GRADE guidance for assessing risk of bias associated with missing participant outcome data in meta-analysis

Article type
Year
Authors
Guyatt G1, Ebrahim S1, Johnson B2, Alonso-Coelloe P3, Mathioudakis A3, Briel M4, Mustafa R5, Sun X6, Walter S1, Heels-Ansdell D1, Neumann I7, Akl E8
1McMaster University, Canada
2The Hospital for Sick Children, Toronto, Canada
3Iberoamerican Cochrane Centre, Barcelona, Spain
4Basel Institute for Clinical Epidemiology and Biostatistics, Switzerland
5Departments of Medicine and Biomedical and Health Informatics, University of Missouri-Kansas City, USA
6Center for Clinical Epidemiology and Evidence-Based Medicine, Xinqiao Hospital, Chongqing, China
7Department of Internal Medicine, Pontificia Universidad Catolica de Chile, Santiago, Chile
8Department of Internal Medicine, American University of Beirut, Lebanon
Abstract
Background: Detailed guidance for assessing the risk of bias associated with missing participant outcome data in meta-analyses has, until recently, been very limited. Available guidance has been available only at the individual study level and not at the body of evidence level.

Objective: To present recently approved GRADE (Grading of Recommendations, Assessment, Development and Evaluation) guidance for assessing the risk of bias associated with missing data at the meta-analysis level.

Methods: Systematic survey of existing methodological research, iterative discussions among the investigators, testing in systematic reviews, and feedback from the GRADE Working Group.

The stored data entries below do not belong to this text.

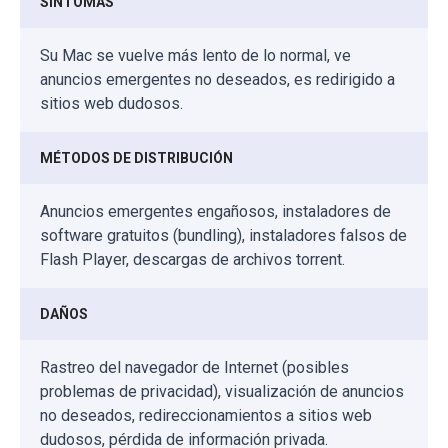
SÍNTOMAS
Su Mac se vuelve más lento de lo normal, ve
anuncios emergentes no deseados, es redirigido a
sitios web dudosos.
MÉTODOS DE DISTRIBUCIÓN
Anuncios emergentes engañosos, instaladores de
software gratuitos (bundling), instaladores falsos de
Flash Player, descargas de archivos torrent.
DAÑOS
Rastreo del navegador de Internet (posibles
problemas de privacidad), visualización de anuncios
no deseados, redireccionamientos a sitios web
dudosos, pérdida de información privada.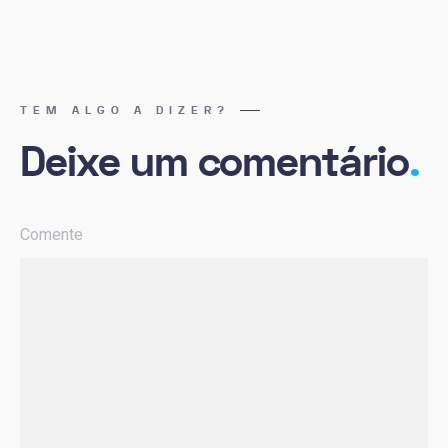
TEM ALGO A DIZER?
Deixe um comentário
.
Comente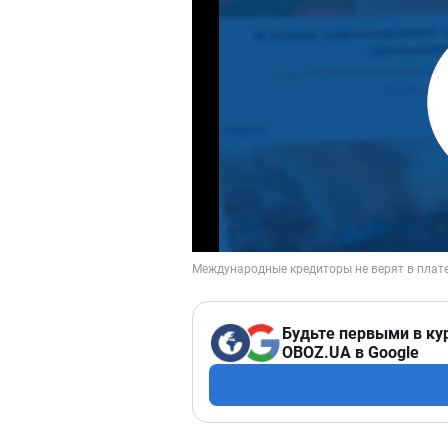
Будьте первыми в ку
OBOZ.UA в Google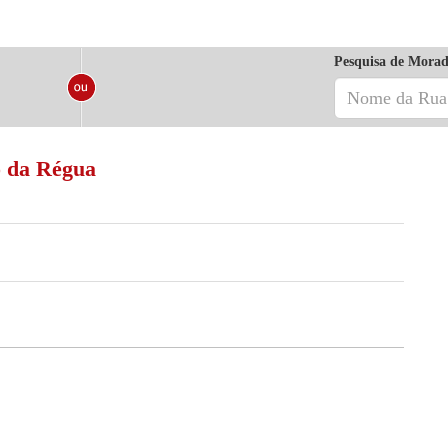
Pesquisa de Morad
o da Régua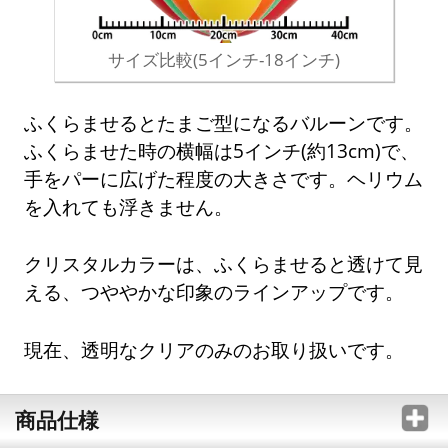
サイズ比較(5インチ-18インチ)
ふくらませるとたまご型になるバルーンです。
ふくらませた時の横幅は5インチ(約13cm)で、
手をパーに広げた程度の大きさです。ヘリウム
を入れても浮きません。
クリスタルカラーは、ふくらませると透けて見
える、つややかな印象のラインアップです。
現在、透明なクリアのみのお取り扱いです。
商品仕様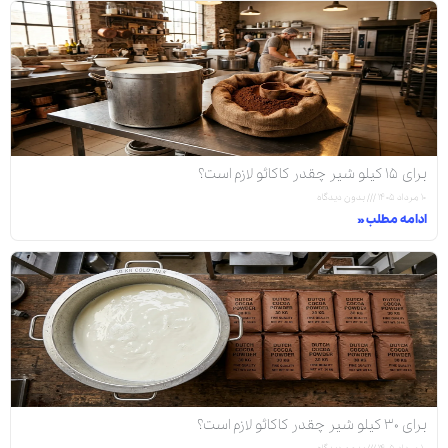
برای ۱۵ کیلو شیر چقدر کاکائو لازم است؟
۱۰ مرداد ۱۴۰۵
بدون دیدگاه
ادامه مطلب »
برای ۳۰ کیلو شیر چقدر کاکائو لازم است؟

Results: Approaches begin with a primary meta-analysis using a complete case analysis (i.e. excluding those with missing data) followed by sensitivity meta-analyses imputing, in each study, data for those with missing data, and then pooling across studies. For binary outcomes we suggest use of 'plausible worst case' in which review authors assume that those with missing data in treatment arms have proportionally higher event rates than those followed successfully. For continuous outcomes, imputed mean values come from other studies within the systematic review, and the standard deviation from the median standard deviations of the control arms of all studies. For meta-analyses in which investigators have used different instruments to address the same construct, our approach involves choosing a reference measurement instrument and converting scores from different instruments to the units of the reference instrument. For all approaches, if the results of the primary meta-analysis are robust to the most extreme assumptions viewed as plausible, one does not rate down quality of evidence for risk of bias due to missing participant outcome data. If the results are not robust to plausible assumptions, one would rate down quality for risk of bias.

Conclusions: This GRADE guidance provides structured and transparent methods for establishing the extent to which missing participant outcome data impacts risk of bias in meta-analyses of randomized trials for both binary and continuous outcomes.